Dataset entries

====

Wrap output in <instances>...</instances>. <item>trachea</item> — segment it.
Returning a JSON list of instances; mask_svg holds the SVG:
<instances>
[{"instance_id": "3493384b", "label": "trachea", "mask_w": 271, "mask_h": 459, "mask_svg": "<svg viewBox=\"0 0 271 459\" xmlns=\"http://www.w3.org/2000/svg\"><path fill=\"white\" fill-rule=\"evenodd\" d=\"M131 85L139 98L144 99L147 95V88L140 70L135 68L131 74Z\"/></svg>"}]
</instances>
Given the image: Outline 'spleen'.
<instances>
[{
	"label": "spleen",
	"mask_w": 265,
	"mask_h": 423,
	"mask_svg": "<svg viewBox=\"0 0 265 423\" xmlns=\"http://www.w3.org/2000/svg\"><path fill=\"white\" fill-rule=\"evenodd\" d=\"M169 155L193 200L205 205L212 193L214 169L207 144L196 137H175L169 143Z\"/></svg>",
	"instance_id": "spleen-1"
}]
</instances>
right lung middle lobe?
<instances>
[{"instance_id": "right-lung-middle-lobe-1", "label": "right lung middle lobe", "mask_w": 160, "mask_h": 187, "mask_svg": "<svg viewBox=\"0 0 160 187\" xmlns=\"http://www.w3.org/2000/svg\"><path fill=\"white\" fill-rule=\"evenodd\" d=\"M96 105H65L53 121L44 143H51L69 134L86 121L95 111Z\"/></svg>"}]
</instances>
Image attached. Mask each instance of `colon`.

====

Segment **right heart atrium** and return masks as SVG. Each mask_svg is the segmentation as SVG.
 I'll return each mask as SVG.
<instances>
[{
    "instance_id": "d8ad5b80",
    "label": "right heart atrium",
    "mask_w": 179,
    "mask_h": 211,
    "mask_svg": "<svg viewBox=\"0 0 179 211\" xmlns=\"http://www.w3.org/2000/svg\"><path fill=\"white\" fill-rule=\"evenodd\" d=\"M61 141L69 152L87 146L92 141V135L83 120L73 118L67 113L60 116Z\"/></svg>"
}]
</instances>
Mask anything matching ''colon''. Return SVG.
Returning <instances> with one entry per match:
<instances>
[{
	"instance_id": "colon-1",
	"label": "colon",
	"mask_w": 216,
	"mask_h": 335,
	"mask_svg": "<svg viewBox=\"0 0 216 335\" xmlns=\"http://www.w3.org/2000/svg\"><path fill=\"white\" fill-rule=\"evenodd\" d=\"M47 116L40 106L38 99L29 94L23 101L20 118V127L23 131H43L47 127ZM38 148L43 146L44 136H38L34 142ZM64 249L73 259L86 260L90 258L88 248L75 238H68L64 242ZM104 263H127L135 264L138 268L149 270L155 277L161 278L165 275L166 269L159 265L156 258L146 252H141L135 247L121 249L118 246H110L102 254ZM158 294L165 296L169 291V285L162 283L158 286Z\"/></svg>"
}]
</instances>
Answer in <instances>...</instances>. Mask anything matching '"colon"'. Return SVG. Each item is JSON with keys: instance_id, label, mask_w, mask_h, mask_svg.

====

■ TASK REQUIREMENTS: Taking the entries above, restate exactly those lines that fall between the line with "Given the image: Outline 'spleen'." and the line with "Image attached. Mask", keeping both of those lines too.

■ EXPECTED ANSWER:
Given the image: Outline 'spleen'.
<instances>
[{
	"label": "spleen",
	"mask_w": 265,
	"mask_h": 423,
	"mask_svg": "<svg viewBox=\"0 0 265 423\" xmlns=\"http://www.w3.org/2000/svg\"><path fill=\"white\" fill-rule=\"evenodd\" d=\"M169 155L193 200L205 205L212 193L214 169L207 144L196 137H175L169 143Z\"/></svg>",
	"instance_id": "spleen-1"
}]
</instances>
right lung middle lobe?
<instances>
[{"instance_id": "right-lung-middle-lobe-1", "label": "right lung middle lobe", "mask_w": 160, "mask_h": 187, "mask_svg": "<svg viewBox=\"0 0 160 187\" xmlns=\"http://www.w3.org/2000/svg\"><path fill=\"white\" fill-rule=\"evenodd\" d=\"M96 105H65L53 121L44 143H51L69 134L86 121L95 111Z\"/></svg>"}]
</instances>
Image attached. Mask each instance of `colon`.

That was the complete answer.